Re: Shaun Black’s August 24 column “Bad strategy to close bad schools”: This may be well-meaning, but it is also misguided.

Over 50 years ago, I attended one of those elementary schools that would rank in the bottom 5 percent. The excuses for the poor performance back then were many: the children in the area were too poor, there were too many immigrants, the students did not care enough, the parents were not involved enough, the school did not have enough resources, etc.

None of those things were actually true. As a sixth grader, I heard all the excuses but I also saw that no one did anything to improve the school’s performance. I went to my parents and asked them to make a huge sacrifice and send me to a local Catholic School for the 7th grade. They went into debt to send me there even though that particular school was a bargain and they were already paying taxes for my public school education.

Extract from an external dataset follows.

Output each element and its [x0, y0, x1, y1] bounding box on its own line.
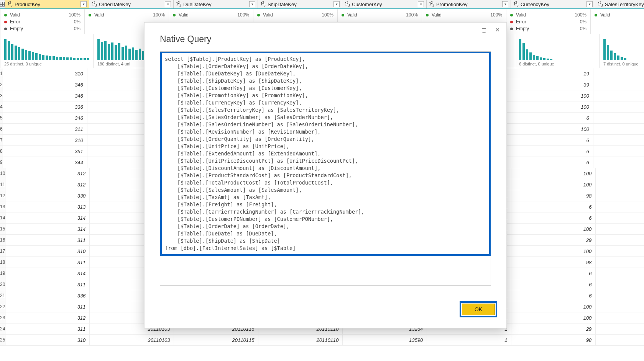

Even though I was one of the highest achievers ever at that public school (I received several awards for academics), the nuns at the Catholic school recommended that I be held back two years since experience had shown them that students from my school vastly under-performed. They were right, and I was a full two years behind my classmates even though I had achieved straight-A’s at the public school. It took me another two years of studying virtually every night to catch up with my classmates.

It should take a lot to close a school, and we should not take that action likely. But after too many years of under performance, we must think of all the kids who went to an under performing school who suffered a terrible education.

I was fortunate and my parents sacrificed, but others aren’t so lucky.